_What is required_. Reproduce nothing but the closing run of lines: the line with "6585 Meguin НС-синт." and each line that follows it to the end of the data.
________________________
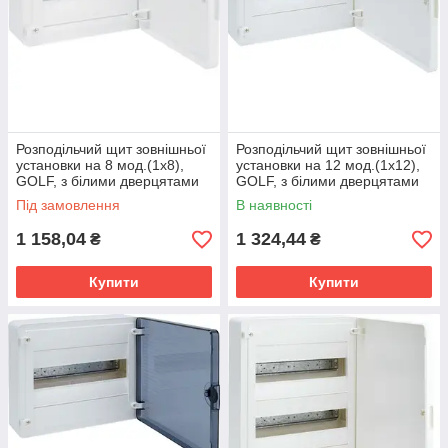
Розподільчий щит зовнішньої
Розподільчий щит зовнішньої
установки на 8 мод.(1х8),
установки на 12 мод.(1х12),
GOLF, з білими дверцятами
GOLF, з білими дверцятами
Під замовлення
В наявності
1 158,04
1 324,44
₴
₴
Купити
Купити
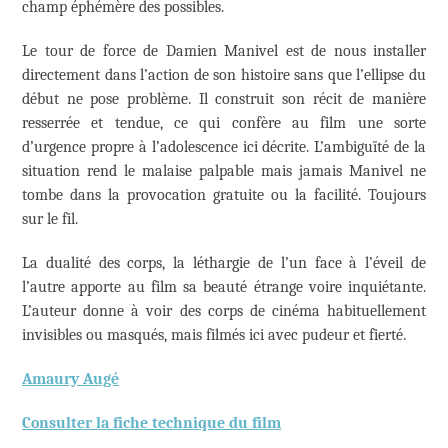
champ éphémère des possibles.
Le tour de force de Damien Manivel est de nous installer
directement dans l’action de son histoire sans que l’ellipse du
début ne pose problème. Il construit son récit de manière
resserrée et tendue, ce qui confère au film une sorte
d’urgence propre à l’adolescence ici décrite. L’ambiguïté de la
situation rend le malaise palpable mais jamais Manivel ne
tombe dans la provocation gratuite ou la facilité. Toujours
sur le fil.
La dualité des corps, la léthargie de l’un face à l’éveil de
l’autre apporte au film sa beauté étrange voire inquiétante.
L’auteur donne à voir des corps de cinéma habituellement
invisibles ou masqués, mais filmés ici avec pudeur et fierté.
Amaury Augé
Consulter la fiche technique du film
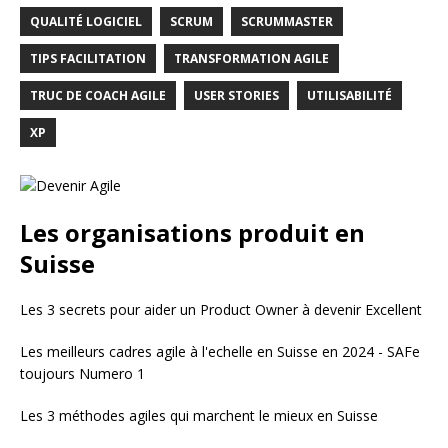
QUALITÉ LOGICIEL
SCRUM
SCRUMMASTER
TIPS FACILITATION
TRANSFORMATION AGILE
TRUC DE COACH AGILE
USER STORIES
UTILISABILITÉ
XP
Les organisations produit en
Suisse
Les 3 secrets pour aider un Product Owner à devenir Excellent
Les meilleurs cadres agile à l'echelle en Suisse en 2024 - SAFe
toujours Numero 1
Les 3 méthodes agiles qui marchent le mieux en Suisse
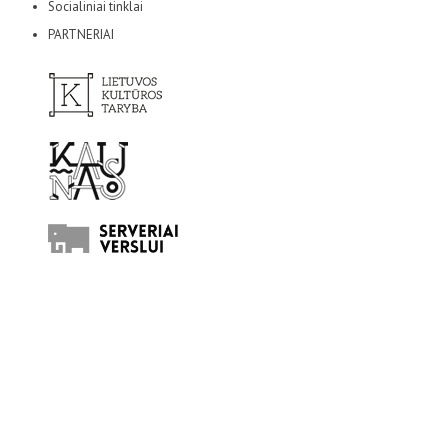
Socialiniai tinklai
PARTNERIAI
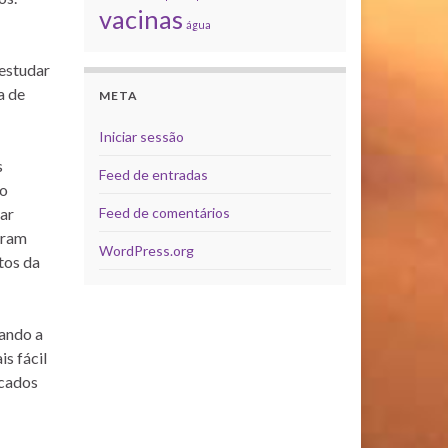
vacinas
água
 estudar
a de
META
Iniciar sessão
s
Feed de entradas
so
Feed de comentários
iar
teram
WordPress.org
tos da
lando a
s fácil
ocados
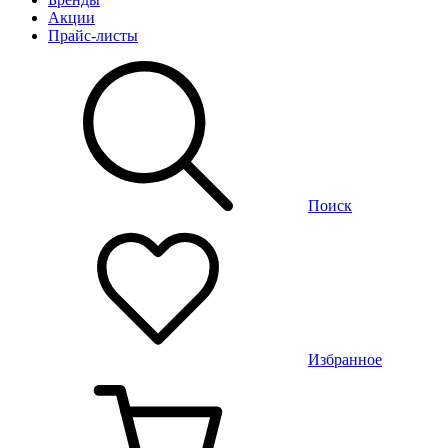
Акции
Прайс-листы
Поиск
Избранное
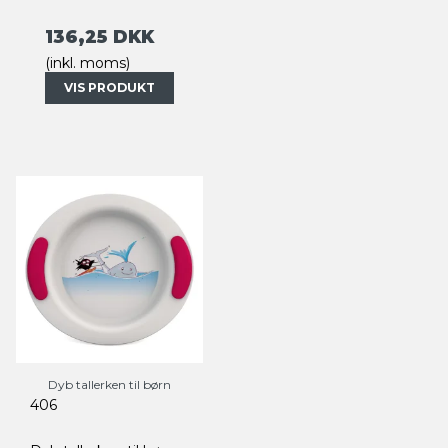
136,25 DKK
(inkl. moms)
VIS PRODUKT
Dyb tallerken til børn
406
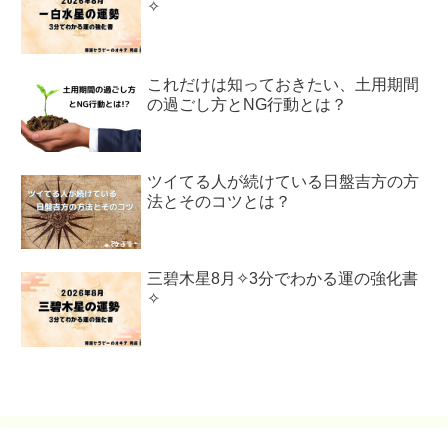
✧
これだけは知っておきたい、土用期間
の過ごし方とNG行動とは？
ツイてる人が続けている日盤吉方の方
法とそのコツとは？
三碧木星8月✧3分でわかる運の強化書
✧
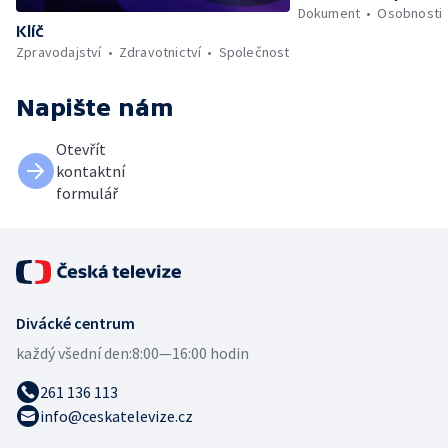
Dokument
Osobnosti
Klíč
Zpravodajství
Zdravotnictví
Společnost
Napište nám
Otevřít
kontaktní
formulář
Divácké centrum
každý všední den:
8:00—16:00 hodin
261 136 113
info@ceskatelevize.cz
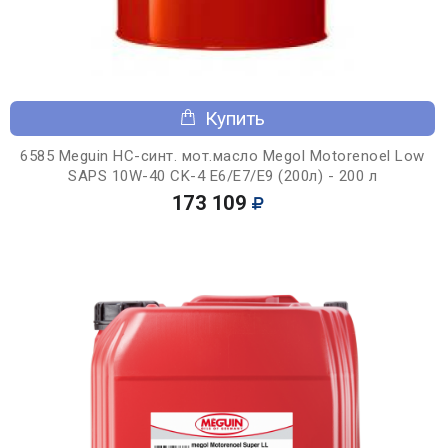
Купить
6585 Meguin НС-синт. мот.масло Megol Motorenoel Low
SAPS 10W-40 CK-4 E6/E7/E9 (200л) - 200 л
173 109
________________________
_Final answer_.
6585 Meguin НС-синт. мот.масло Megol Motorenoel Low
SAPS 10W-40 CK-4 E6/E7/E9 (200л) - 200 л
173 109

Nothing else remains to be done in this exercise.